Nonetheless, the violence with which the Republicans and Federalists went at each other during John Adams’s administration seemed to justify Washington’s fear of “horrid enormities.” The wars of the French Revolution furnished a fiery background against which the pro-British Federalists and pro-French Republicans denounced each other as Jacobins, Tories, atheists, and inquisitors. The repressive Alien and Sedition Acts, passed in 1798 by the Federalist Congress, looked like an ominous warning of bloody strife to come.
But then came Jefferson’s election, labeled by some historians “the revolution of 1800.” In his inaugural address the philosopher of revolution called for conciliation. “We are all Republicans,” he said, “—we are all Federalists.” Every difference of opinion did not have to be a difference of principle. There were no reprisals, other than the replacement of Federalist job-holders, no arrests, nothing except a convincing demonstration that power could peacefully pass from one party to the other when the voters spoke. It was the clinching demonstration that the constitutional system—political parties and all—was working and would endure.
So it would, but not without change. Inside of another twenty years the initial party system got a vigorous shaking up. The Federalists died, and the Republicans were transformed and renamed, all because of two irresistible and linked forces: national expansion and the rise of democracy. The curtain went up on the second act for American parties. This one saw the birth of modern political machinery, and it ended in the disaster of civil war.
The Republicans not only won in 1800 but took the next five presidential elections in a row, conferring double terms on Jefferson, James Madison, and James Monroe—the so-called Virginia Dynasty. Beaten time and again, the Federalists remained strong for a while in New England but gradually sank out of sight. This was not because their economic concepts were rejected but because their open courtship of privilege ran counter to the incoming tide of democracy and especially because their pro-British leanings put them on the wrong side of patriotic public opinion during the War of 1812, which most of them opposed. (Diehards from Massachusetts, Connecticut, and Rhode Island held an antiwar convention at Hartford in December of 1814 and succeeded only in making themselves vulnerable to campaign charges of treason.)

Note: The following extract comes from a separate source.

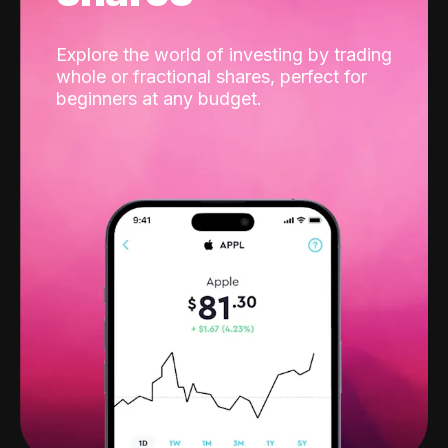
Explore the world of investing by trading
whole or fractional shares, perfect for
beginners at any budget.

It was ironic that the nationalistically minded Federalists should make a last stand defending the rights of states not to cooperate fully in “Mr. Madison’s war,” but that was to be expected when they were constantly shut out of control of the central government. They were no more inconsistent than the Republican administrations that doubled the size of the nation by purchasing Louisiana and Florida and that took the country into a costly conflict to defend freedom of international trade. These switches simply illustrate a second rule about American parties. Not only do the national organizations fail to impose ideological consistency on their state counterparts, but their own positions on the proper constitutional powers of the state governments, the Congress, the Presidency, and the Supreme Court often shift around, depending upon who is temporarily entrenched in any of those institutions. This is not to say cynically that all party principles are disposable, but merely that the flip-flopping reflects the federal system in operation and the intensely pragmatic nature of American political life.

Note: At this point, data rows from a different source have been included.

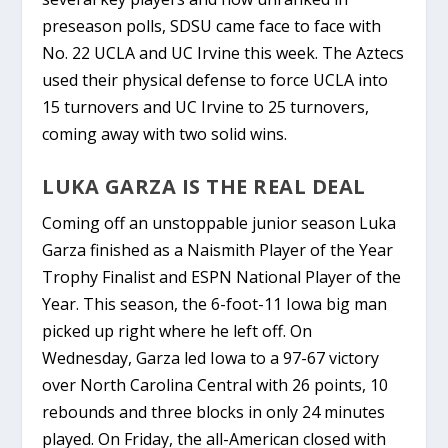
preseason polls, SDSU came face to face with
No. 22 UCLA and UC Irvine this week. The Aztecs
used their physical defense to force UCLA into
15 turnovers and UC Irvine to 25 turnovers,
coming away with two solid wins.
LUKA GARZA IS THE REAL DEAL
Coming off an unstoppable junior season Luka
Garza finished as a Naismith Player of the Year
Trophy Finalist and ESPN
National Player of the
Year. This season, the 6-foot-11
Iowa
big man
picked up right where he left off. On
Wednesday, Garza led Iowa to a 97-67 victory
over North Carolina Central with 26 points, 10
rebounds and three blocks in only 24 minutes
played. On Friday, the all-American closed with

At any rate, the Federalists were out of the national picture after 1816, and for practical election purposes American voters were all Republicans. But this so-called single-party (or no-party) “era of good feelings” was deceptive and did not last long. True, there was an invigorating flush of almost universal pride in the country’s successful emergence from the war, in the rush of westward expansion, and in the surge of industry and invention. Everyone was, in the modern sense, “pro-growth.” But unsettled questions remained. What kind of banking system should provide the credit for investment in canals, steamboats, turnpikes (and, later, railroads and telegraph systems)? Should the federal government and the Treasury have a hand in encouraging a transportation network? What about a tariff to protect those new textile factories from foreign competition? And those millions of acres of land owned by the nation—should they be virtually given away to immigrant and native-born pioneers? Or kept as a good source of revenue, to be sold at a controlled pace to well-heeled developers and town founders?
Splits over these issues would soon fracture the old-time Republican monolith that had been naming its presidential candidates in caucuses of its members of Congress, who supposedly represented a cross section of national opinion. The first sign of revolt came as individual leaders went their own ways, plucking clusters of support off the Republican stem. In 1824 the electoral college had to choose between four candidates, only one of them—who ran last—named by “King Caucus.” The others were put forward by state legislatures or special petitions. No one got a majority, and the House of Representatives chose the winner, John Quincy Adams, over Henrv Clay and Andrew Jackson.